Biopolitics, Materiality and Meaning in Modern European Drama
Hedwig Fraunhofer- Establishes a dialogue between new materialism, the biopolitical turn, affect theory, and theatre
- Provides close readings of key dramatic texts as entry points into a cartography of four related spatiotemporal locations across Europe – Scandinavia, Germany and France in 1889, 1918, 1935 and 1943 – leading up to and contemporaneous with European fascism
- Establishes a conversation between generations of cultural theorists in both the epistemological and ontological traditions that will increase your understanding of 20th and 21st century theoretical movements
- Maps the trajectory from representationalist-naturalist theatre to the theatre of the historical avant-garde (Brecht, Artaud), and from the rationalist, humanist philosophical tradition to new materialism and posthumanism
- Explores the performativity of theatre in its double sense
Arguing that existing modernisation theories have been unnecessarily one-sided, Hedwig Fraunhofer offers a rewriting of modernity that cuts across binary methodologies – nature and culture, mind and matter, epistemology and ontology, critique and affirmative writing, dramatic and postdramatic theatre.

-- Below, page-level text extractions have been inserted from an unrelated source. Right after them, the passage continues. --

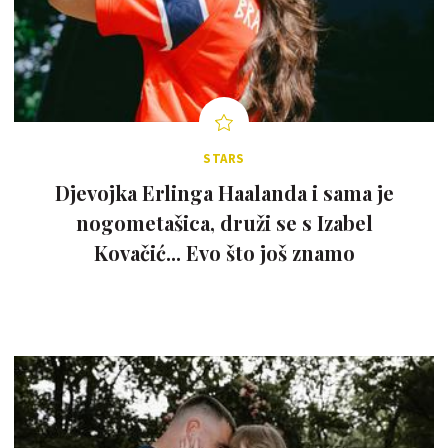
STARS
Djevojka Erlinga Haalanda i sama je
nogometašica, druži se s Izabel
Kovačić... Evo što još znamo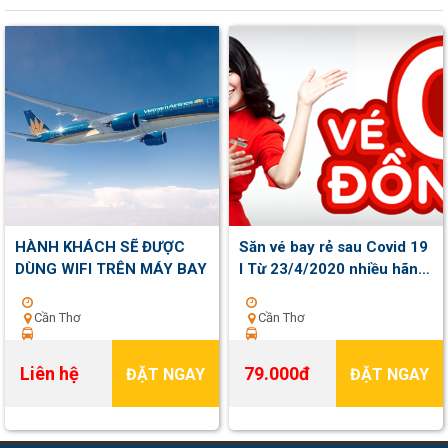
HÀNH KHÁCH SẼ ĐƯỢC
Săn vé bay rẻ sau Covid 19
DÙNG WIFI TRÊN MÁY BAY
I Từ 23/4/2020 nhiều hãng
Hàng không mở lại đường
bay nội địa và quốc tế
Cần Thơ
Cần Thơ
Liên hệ
79.000đ
ĐẶT NGAY
ĐẶT NGAY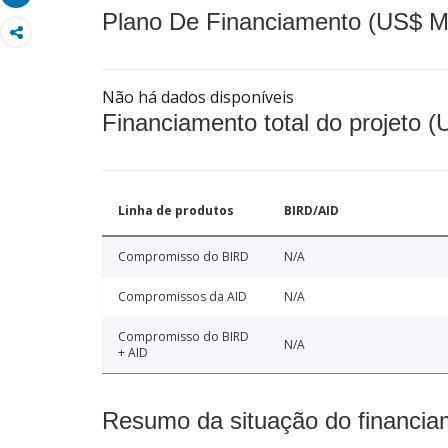
Plano De Financiamento (US$ M
Não há dados disponíveis
Financiamento total do projeto 
Linha de produtos
BIRD/AID
Compromisso do BIRD
N/A
Compromissos da AID
N/A
Compromisso do BIRD
N/A
+ AID
Resumo da situação do financia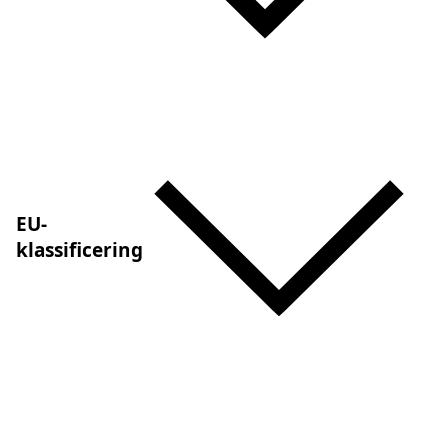
EU-
klassificering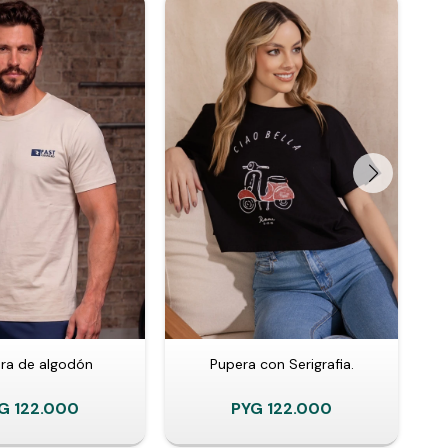
ra de algodón
Pupera con Serigrafia.
G
122.000
PYG
122.000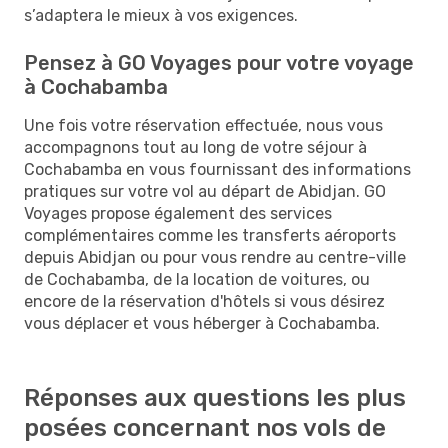
s’adaptera le mieux à vos exigences.
Pensez à GO Voyages pour votre voyage
à Cochabamba
Une fois votre réservation effectuée, nous vous
accompagnons tout au long de votre séjour à
Cochabamba en vous fournissant des informations
pratiques sur votre vol au départ de Abidjan. GO
Voyages propose également des services
complémentaires comme les transferts aéroports
depuis Abidjan ou pour vous rendre au centre-ville
de Cochabamba, de la location de voitures, ou
encore de la réservation d'hôtels si vous désirez
vous déplacer et vous héberger à Cochabamba.
Réponses aux questions les plus
posées concernant nos vols de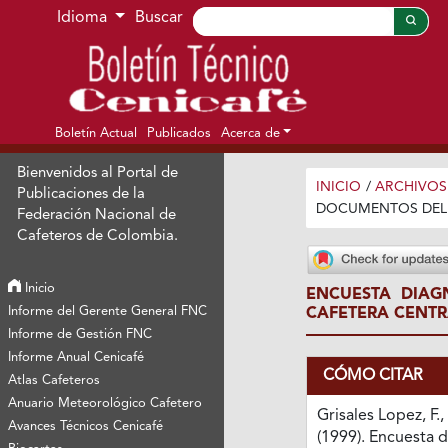
Ir al menú de navegación principal
Ir al contenido principal
Ir al pie de página del sitio
Idioma
Buscar
Boletín Actual
Publicados
Acerca de
Bienvenidos al Portal de
INICIO
/
ARCHIVOS
Publicaciones de la
DOCUMENTOS DEL 
Federación Nacional de
Cafeteros de Colombia.
Inicio
ENCUESTA DIAG
Informe del Gerente General FNC
CAFETERA CENTR
Informe de Gestión FNC
Informe Anual Cenicafé
CÓMO CITAR
Atlas Cafeteros
Anuario Meteorológico Cafetero
Grisales Lopez, F.,
Avances Técnicos Cenicafé
(1999). Encuesta 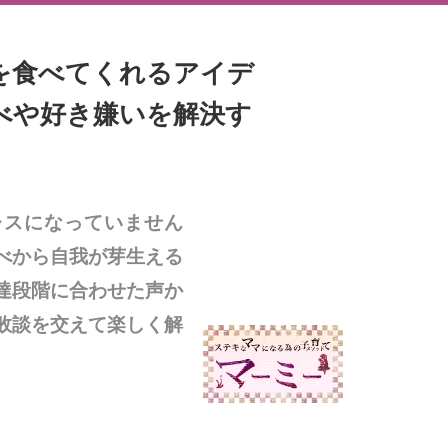
を食べてくれるアイデ
べや好き嫌いを解決す
レスになっていません
べから自我が芽生える
達段階に合わせた声か
敗談を交えて楽しく解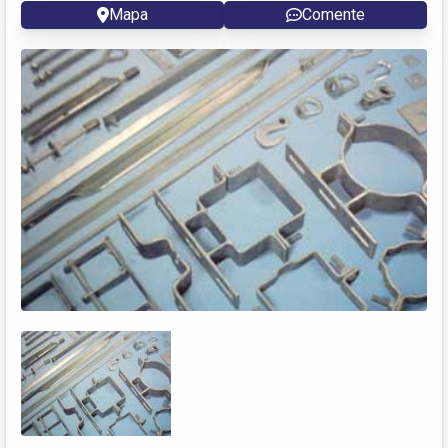
Mapa
Comente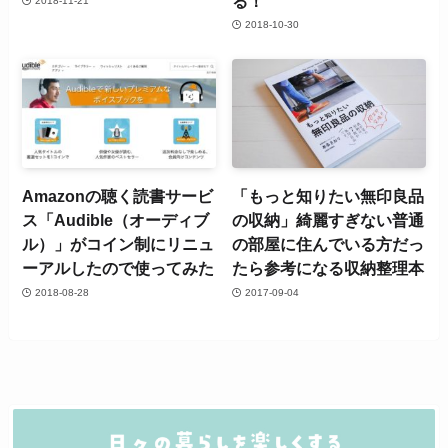
る！
2018-11-21
2018-10-30
Amazonの聴く読書サービ
「もっと知りたい無印良品
ス「Audible（オーディブ
の収納」綺麗すぎない普通
ル）」がコイン制にリニュ
の部屋に住んでいる方だっ
ーアルしたので使ってみた
たら参考になる収納整理本
2018-08-28
2017-09-04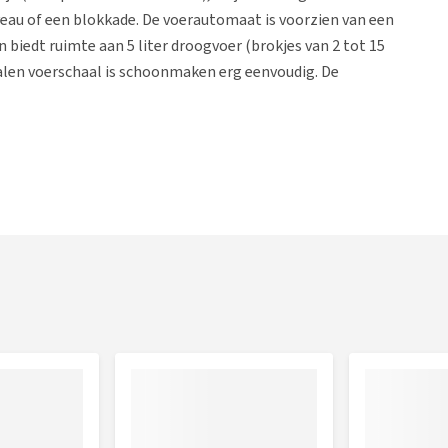
veau of een blokkade. De voerautomaat is voorzien van een
 biedt ruimte aan 5 liter droogvoer (brokjes van 2 tot 15
alen voerschaal is schoonmaken erg eenvoudig. De
roothoeklens
detectie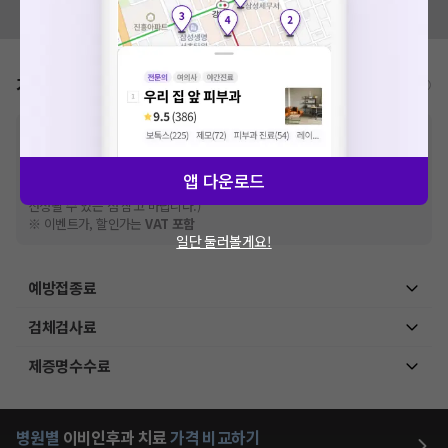
모두닥 팀에 알려주세요!
가격표
비급여/급여 진료란?
※
비급여 항목의 경우,
추가비용 등으로 실제 가격과 상이할 수 있으니, 정확
한 가격은 해당 의료기관에 직접 문의해주세요.
※
급여 항목의 경우,
건강보험심사평가원
에 고지되어 있는 급여 진료 기준 가
앱 다운로드
격입니다. (진료와 연관된 복합적인 비용이 추가되어, 병원마다 금액이 다르게
산정될 수 있는 점 참고 바랍니다.)
※ 이벤트가, 할인가는
VAT 포함
일단 둘러볼게요!
예방접종료
검체검사료
제증명수수료
병원별
이비인후과
치료
가격 비교하기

She specifically reworks the biopolitical exclusions that mark modern western epistemology, leading up to modernity’s totalitarian crisis point.
Fraunhofer reveals the performativity of theatre in its double sense – as theatrical production and as the intra-activity of a dynamic system of multiple relations between human and more-than-human actors, energies and affects. In modern theatre, public and private, human and more-than-human, materiality and meaning collapse in a common life.